Yeah New Zealand may be good, but here in the UK you can wake up miles from the beach in glorious sunshine to reports of 4 ft glass in South Wales.
Get up, strap the boards on, drive for 3 hours into torrential freezing rain and gale force winds to find that it's actually 1-2 foot and horrifically blown out. But then you get suited up and go in anyway, because 'you drove all this way'.
You paddle out past the take-off point, by which time you can no longer feel your hands or feet because it's so cold and you have a ringing ice-cream headache.
You sit on your board and immediately get blown off the peak by the hideous cross-shore gales. You paddle against it until you can't go on, but you're now miles from where you started, so you think - 'I'll just try and catch something here' you paddle for a dribbly 1 1/2 footer, get up and it immediatly closes out on you. You try to kick out, but lose your balance cos you now can't feel any of your lower legs. You get sucked through the whitewater until you wind up in a foot of water.

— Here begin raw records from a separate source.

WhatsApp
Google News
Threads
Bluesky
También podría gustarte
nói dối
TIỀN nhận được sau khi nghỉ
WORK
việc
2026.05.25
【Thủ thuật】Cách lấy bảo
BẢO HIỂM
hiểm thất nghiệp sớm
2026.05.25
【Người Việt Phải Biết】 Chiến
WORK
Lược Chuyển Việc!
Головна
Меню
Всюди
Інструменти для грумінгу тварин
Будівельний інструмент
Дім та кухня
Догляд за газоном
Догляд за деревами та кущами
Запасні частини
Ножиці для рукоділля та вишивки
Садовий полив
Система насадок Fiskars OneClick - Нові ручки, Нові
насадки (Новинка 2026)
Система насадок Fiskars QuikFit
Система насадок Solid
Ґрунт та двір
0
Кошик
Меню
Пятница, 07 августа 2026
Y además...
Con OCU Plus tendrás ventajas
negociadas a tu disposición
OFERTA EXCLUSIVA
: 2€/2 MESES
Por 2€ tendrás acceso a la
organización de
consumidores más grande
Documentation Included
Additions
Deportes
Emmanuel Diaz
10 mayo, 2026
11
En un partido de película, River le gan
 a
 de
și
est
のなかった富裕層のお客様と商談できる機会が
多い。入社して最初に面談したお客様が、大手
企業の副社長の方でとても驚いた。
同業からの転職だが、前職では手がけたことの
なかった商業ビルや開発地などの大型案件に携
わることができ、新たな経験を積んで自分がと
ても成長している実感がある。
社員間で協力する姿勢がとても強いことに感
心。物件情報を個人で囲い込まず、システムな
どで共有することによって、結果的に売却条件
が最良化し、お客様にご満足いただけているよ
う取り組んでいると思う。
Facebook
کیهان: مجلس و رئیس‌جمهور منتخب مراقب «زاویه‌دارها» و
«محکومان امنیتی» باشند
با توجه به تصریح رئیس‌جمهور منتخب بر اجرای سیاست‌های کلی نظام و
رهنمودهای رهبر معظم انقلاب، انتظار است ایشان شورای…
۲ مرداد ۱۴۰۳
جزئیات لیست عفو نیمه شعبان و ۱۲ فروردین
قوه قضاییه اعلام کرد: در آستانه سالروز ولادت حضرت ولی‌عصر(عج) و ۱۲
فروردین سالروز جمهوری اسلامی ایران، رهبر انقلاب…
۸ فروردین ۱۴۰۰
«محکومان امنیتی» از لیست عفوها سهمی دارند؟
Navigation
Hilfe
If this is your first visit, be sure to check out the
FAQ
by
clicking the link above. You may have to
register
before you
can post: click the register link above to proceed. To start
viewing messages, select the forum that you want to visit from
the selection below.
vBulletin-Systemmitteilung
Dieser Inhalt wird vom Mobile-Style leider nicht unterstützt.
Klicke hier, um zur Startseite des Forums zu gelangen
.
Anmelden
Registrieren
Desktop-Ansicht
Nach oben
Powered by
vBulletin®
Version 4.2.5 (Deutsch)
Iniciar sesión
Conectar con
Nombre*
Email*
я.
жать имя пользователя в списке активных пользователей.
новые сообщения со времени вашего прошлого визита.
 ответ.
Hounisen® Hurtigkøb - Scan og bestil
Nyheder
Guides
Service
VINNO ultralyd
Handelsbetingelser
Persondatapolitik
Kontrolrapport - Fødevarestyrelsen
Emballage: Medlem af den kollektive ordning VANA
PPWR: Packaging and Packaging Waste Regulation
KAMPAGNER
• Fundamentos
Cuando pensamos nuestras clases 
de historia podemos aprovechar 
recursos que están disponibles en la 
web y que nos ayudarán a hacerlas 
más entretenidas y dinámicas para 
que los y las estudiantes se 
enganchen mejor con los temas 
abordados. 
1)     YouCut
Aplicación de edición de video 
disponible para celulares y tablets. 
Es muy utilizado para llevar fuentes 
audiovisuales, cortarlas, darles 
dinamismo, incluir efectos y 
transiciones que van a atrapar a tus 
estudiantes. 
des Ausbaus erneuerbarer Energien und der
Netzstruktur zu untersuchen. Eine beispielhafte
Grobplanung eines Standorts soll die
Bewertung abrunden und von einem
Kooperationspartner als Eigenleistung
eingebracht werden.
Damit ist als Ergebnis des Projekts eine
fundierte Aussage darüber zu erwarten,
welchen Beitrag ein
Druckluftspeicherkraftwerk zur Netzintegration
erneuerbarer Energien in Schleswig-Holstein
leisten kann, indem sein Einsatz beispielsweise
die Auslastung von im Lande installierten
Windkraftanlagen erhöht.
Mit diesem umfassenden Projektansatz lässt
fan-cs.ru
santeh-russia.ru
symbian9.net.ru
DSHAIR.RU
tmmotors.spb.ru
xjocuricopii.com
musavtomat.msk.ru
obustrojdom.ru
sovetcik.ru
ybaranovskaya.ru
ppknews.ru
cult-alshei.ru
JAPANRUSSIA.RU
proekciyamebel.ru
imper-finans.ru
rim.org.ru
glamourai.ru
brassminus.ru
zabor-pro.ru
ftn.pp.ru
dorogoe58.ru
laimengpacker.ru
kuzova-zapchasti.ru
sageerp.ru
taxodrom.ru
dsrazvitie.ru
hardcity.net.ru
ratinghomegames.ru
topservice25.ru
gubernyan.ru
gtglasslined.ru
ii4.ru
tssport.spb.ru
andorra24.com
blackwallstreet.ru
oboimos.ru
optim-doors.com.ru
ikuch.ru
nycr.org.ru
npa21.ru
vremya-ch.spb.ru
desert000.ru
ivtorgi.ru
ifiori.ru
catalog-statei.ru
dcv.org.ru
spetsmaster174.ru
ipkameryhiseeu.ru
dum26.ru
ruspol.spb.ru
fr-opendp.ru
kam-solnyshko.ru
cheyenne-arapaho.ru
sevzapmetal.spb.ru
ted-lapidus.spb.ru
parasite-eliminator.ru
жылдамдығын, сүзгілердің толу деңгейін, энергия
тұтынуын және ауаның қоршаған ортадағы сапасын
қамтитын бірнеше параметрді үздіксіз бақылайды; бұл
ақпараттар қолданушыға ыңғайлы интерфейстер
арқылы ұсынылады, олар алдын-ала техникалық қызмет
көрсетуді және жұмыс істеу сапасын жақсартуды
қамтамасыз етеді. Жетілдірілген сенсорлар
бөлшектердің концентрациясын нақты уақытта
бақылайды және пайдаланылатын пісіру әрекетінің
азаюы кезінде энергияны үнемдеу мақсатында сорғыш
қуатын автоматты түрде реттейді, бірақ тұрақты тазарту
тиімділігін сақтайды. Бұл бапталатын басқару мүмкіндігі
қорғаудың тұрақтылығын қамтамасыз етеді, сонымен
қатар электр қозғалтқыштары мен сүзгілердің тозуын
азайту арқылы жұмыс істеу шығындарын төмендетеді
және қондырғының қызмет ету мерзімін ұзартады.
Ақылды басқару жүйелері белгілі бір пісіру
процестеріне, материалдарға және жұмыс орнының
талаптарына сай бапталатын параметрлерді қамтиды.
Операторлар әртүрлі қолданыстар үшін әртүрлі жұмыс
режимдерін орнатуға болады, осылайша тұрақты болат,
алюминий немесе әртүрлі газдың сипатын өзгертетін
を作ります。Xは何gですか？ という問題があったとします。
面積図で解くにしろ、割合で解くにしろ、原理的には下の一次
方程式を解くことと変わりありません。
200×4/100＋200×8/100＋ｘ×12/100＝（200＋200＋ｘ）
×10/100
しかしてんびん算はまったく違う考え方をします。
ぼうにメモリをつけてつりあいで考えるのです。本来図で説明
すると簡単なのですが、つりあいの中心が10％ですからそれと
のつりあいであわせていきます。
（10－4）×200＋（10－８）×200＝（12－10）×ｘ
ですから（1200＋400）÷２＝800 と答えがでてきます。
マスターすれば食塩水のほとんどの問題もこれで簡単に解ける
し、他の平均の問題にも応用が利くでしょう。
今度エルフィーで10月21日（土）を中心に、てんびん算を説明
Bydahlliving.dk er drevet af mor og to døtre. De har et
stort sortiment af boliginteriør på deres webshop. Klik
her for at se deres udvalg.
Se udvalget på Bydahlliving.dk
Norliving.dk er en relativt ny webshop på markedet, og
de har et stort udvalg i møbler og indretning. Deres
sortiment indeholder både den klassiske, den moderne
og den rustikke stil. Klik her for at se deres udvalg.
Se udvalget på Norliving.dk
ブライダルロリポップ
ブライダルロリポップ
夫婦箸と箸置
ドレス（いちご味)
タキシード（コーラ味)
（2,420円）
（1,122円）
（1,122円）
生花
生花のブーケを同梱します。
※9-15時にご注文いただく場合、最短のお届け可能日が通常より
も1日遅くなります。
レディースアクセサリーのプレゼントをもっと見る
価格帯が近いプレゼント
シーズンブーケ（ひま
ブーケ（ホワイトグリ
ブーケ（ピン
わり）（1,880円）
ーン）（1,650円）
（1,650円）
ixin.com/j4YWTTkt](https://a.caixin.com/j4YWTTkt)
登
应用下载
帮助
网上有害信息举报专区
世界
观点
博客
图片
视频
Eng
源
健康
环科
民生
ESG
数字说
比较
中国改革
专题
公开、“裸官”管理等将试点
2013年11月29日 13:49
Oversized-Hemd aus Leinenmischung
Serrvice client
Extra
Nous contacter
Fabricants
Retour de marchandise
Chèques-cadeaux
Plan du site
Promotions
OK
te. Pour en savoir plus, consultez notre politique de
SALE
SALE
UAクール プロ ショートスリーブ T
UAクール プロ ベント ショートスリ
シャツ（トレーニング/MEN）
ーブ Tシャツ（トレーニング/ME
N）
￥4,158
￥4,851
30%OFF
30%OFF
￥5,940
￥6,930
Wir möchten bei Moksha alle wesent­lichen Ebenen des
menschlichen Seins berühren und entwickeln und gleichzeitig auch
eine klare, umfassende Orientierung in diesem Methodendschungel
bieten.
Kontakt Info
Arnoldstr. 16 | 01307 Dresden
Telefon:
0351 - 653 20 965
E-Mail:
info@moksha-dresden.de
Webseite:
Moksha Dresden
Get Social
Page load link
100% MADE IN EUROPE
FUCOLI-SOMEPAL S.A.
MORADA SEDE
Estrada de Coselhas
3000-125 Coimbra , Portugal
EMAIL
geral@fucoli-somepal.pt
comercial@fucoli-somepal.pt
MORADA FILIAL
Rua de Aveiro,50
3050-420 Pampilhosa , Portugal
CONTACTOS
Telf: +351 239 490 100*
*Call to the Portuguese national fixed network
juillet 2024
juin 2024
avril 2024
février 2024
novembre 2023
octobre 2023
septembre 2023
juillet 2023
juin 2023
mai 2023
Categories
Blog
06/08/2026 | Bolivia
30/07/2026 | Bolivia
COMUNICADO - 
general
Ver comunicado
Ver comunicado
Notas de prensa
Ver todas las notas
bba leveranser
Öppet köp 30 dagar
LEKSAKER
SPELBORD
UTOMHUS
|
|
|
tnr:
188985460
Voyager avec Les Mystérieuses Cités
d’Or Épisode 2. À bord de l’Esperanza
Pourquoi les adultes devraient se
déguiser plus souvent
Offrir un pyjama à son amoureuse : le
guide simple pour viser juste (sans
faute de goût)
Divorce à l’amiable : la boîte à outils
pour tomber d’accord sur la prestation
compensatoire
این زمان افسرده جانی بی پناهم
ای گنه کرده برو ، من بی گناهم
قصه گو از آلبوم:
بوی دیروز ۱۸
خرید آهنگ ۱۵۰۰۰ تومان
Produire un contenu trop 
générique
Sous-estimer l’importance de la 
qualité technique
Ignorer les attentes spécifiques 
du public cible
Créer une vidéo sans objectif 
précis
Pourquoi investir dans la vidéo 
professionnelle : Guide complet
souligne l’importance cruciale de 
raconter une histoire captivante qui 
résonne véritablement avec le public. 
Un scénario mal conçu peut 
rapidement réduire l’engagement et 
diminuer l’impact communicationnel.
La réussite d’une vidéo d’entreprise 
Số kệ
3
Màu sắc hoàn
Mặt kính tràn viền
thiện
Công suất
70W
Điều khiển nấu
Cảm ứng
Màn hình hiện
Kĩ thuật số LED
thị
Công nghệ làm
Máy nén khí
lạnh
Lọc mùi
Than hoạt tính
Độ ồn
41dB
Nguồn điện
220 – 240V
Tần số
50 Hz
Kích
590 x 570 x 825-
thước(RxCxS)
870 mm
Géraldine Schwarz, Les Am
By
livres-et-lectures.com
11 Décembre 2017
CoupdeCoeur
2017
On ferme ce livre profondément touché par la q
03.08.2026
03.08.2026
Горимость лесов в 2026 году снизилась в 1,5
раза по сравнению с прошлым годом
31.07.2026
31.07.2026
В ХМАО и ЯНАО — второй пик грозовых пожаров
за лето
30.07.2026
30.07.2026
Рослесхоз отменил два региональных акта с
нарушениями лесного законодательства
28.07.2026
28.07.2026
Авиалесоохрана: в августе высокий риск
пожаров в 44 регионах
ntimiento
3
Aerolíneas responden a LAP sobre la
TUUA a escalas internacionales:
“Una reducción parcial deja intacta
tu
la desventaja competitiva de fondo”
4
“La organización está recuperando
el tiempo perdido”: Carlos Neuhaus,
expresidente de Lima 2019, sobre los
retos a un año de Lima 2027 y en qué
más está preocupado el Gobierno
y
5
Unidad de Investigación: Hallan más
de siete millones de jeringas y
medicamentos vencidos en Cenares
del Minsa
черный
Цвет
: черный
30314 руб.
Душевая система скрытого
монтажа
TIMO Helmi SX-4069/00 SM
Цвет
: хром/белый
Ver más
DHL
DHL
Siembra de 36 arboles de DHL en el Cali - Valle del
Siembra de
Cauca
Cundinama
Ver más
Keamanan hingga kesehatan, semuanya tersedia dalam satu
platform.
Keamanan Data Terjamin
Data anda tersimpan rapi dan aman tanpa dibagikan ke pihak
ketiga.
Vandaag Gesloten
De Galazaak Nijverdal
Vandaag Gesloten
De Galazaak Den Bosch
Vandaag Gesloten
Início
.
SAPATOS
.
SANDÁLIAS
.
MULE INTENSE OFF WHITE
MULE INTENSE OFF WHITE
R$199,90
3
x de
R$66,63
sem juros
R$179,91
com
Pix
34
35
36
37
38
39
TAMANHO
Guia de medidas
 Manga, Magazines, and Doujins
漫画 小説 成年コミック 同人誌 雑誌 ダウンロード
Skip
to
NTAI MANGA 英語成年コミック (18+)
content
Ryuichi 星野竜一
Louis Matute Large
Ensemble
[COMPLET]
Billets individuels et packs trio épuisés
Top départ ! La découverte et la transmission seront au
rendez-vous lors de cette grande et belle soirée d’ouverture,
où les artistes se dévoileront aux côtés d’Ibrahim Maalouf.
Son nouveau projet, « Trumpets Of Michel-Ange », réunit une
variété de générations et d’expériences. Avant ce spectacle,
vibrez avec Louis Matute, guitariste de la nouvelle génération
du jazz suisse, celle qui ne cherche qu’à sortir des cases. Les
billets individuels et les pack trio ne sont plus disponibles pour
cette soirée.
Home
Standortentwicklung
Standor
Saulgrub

You stand up and retrieve your board. Looking back out to sea you realise 'it's bleedin' miles back to the lineup' and you're shattered and numb. So you decide to call it a day and turn to go back up the beach only to find that you've drifted so far down the beach, you can't find your way back to the car cos all the dunes look the same.
After an hour of battling against the icy wind, which has blown your board out of your hand twice because your fingers can't grip any more, you make it back to the car. You try and get your wetsuit boots off, but nearly break your near-frostbitten fingers in the process.
Finally you're down to your shorts and a towell that is too small with the wind whipping sand at your shivering body. Eventually you manage to pull on some clothes and chuck everything in the car and the rains starts pouring as you get the board strapped back on. So you decide to head to the nearest cafe to buy yourself an overpriced cup of tea. You sit huddled up in a window seat so that you can make sure no-one is trying to steal your board off the roof. Finally warmth returns to your now aching body, and this new warmth releases the salt water from your sinuses which falls into your tea with a plop. You now can't drink the rest of your tea and decide to head for home.
You drive the 5 hours home (now there's traffic) and collapse on the sofa. At 2 in the morning you rush to the bathroom to be violently ill, because you have been surfing where the stormy seas have been washing the sewage outlet back into the shore.
You spend the next 2 weeks feeling like death, then finally log in to your computer. Log in to surfing-waves.com and post about your 'epic session in 4 ft glassy conditions'
Penguins & Dolphins?? Who needs em!!